**WHAT IS EXPECTED:** The records that follow should be returned exactly, pictures excluded.

**INPUT DATA:**
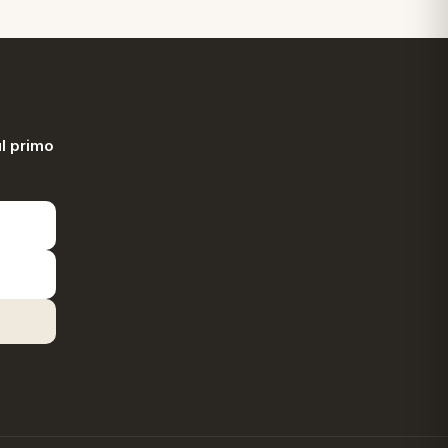
l primo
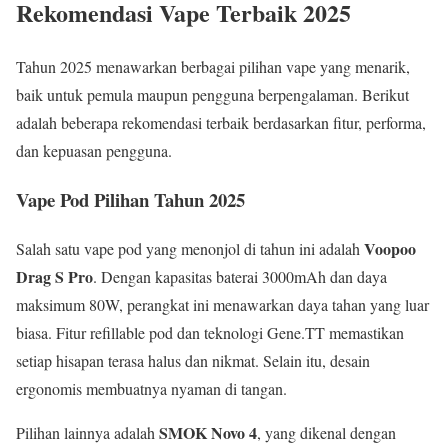
Rekomendasi Vape Terbaik 2025
Tahun 2025 menawarkan berbagai pilihan vape yang menarik,
baik untuk pemula maupun pengguna berpengalaman. Berikut
adalah beberapa rekomendasi terbaik berdasarkan fitur, performa,
dan kepuasan pengguna.
Vape Pod Pilihan Tahun 2025
Voopoo
Salah satu vape pod yang menonjol di tahun ini adalah
Drag S Pro
. Dengan kapasitas baterai 3000mAh dan daya
maksimum 80W, perangkat ini menawarkan daya tahan yang luar
biasa. Fitur refillable pod dan teknologi Gene.TT memastikan
setiap hisapan terasa halus dan nikmat. Selain itu, desain
ergonomis membuatnya nyaman di tangan.
SMOK Novo 4
Pilihan lainnya adalah
, yang dikenal dengan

**OUTPUT OF THE EXERCISE:**
l primo
Rekomendasi Vape Terbaik 2025
Tahun 2025 menawarkan berbagai pilihan vape yang menarik,
baik untuk pemula maupun pengguna berpengalaman. Berikut
adalah beberapa rekomendasi terbaik berdasarkan fitur, performa,
dan kepuasan pengguna.
Vape Pod Pilihan Tahun 2025
Voopoo
Salah satu vape pod yang menonjol di tahun ini adalah
Drag S Pro
. Dengan kapasitas baterai 3000mAh dan daya
maksimum 80W, perangkat ini menawarkan daya tahan yang luar
biasa. Fitur refillable pod dan teknologi Gene.TT memastikan
setiap hisapan terasa halus dan nikmat. Selain itu, desain
ergonomis membuatnya nyaman di tangan.
SMOK Novo 4
Pilihan lainnya adalah
, yang dikenal dengan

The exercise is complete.